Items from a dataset
-=-=-=-=-

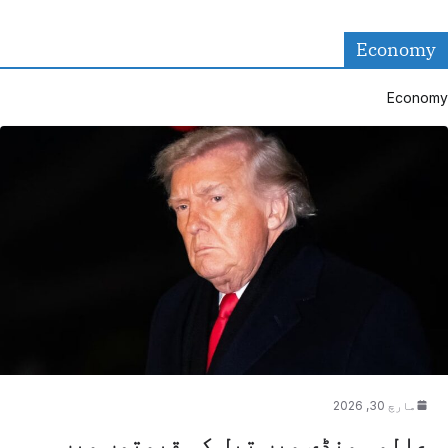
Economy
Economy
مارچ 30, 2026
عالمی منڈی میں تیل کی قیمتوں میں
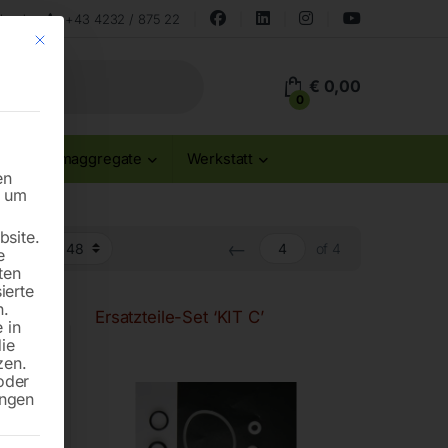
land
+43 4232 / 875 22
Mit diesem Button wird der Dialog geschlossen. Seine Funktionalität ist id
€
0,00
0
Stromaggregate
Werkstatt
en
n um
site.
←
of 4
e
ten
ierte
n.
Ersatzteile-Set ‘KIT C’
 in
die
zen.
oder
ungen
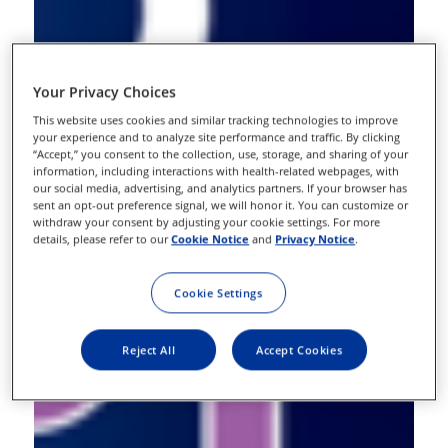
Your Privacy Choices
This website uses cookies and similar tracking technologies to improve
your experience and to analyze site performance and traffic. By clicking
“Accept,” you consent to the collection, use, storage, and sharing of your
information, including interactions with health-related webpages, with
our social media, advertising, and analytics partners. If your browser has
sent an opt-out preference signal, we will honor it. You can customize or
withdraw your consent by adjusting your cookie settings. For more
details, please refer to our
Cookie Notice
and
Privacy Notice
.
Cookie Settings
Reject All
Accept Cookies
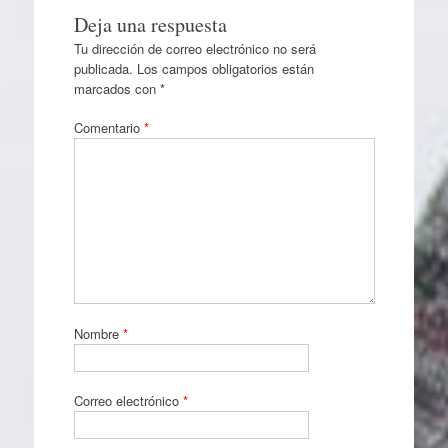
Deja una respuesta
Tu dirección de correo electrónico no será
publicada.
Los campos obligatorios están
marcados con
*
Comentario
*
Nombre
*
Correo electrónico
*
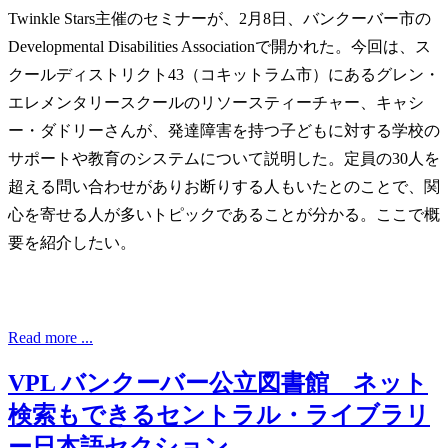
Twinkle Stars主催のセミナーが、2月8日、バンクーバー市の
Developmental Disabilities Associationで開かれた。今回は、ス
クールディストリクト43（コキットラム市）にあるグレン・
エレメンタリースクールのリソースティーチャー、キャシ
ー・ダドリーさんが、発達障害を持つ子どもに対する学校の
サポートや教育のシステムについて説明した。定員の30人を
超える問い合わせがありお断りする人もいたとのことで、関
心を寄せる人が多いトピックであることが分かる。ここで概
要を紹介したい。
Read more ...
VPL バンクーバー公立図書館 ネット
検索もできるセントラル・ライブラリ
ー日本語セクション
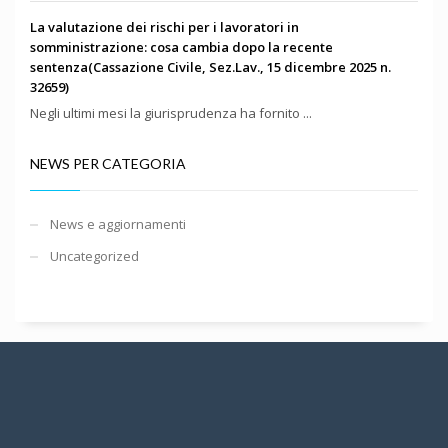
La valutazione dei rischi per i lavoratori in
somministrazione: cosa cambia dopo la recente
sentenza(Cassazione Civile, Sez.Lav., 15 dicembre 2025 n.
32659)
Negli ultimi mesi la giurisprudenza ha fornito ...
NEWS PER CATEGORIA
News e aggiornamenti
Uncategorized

-=-=-=-=-

Directions :: Pictures should be left out when the records above are restated exactly.

Response box ::
Economy
Economy
مارچ 30, 2026
عالمی منڈی میں تیل کی قیمتوں میں
land
+43 4232 / 875 22
Mit diesem Button wird der Dialog geschlossen. Seine Funktionalität ist id
€
0,00
0
Stromaggregate
Werkstatt
en
n um
site.
←
of 4
e
ten
ierte
n.
Ersatzteile-Set ‘KIT C’
 in
die
zen.
oder
ungen
Your Privacy Choices
This website uses cookies and similar tracking technologies to improve
your experience and to analyze site performance and traffic. By clicking
“Accept,” you consent to the collection, use, storage, and sharing of your
information, including interactions with health-related webpages, with
our social media, advertising, and analytics partners. If your browser has
sent an opt-out preference signal, we will honor it. You can customize or
withdraw your consent by adjusting your cookie settings. For more
details, please refer to our
Cookie Notice
and
Privacy Notice
.
Cookie Settings
Reject All
Accept Cookies
Deja una respuesta
Tu dirección de correo electrónico no será
publicada.
Los campos obligatorios están
marcados con
*
Comentario
*
Nombre
*
Correo electrónico
*
Twinkle Stars主催のセミナーが、2月8日、バンクーバー市の
Developmental Disabilities Associationで開かれた。今回は、ス
クールディストリクト43（コキットラム市）にあるグレン・
エレメンタリースクールのリソースティーチャー、キャシ
ー・ダドリーさんが、発達障害を持つ子どもに対する学校の
サポートや教育のシステムについて説明した。定員の30人を
超える問い合わせがありお断りする人もいたとのことで、関
心を寄せる人が多いトピックであることが分かる。ここで概
要を紹介したい。
Read more ...
VPL バンクーバー公立図書館 ネット
検索もできるセントラル・ライブラリ
ー日本語セクション
La valutazione dei rischi per i lavoratori in
somministrazione: cosa cambia dopo la recente
sentenza(Cassazione Civile, Sez.Lav., 15 dicembre 2025 n.
32659)
Negli ultimi mesi la giurisprudenza ha fornito ...
NEWS PER CATEGORIA
News e aggiornamenti
Uncategorized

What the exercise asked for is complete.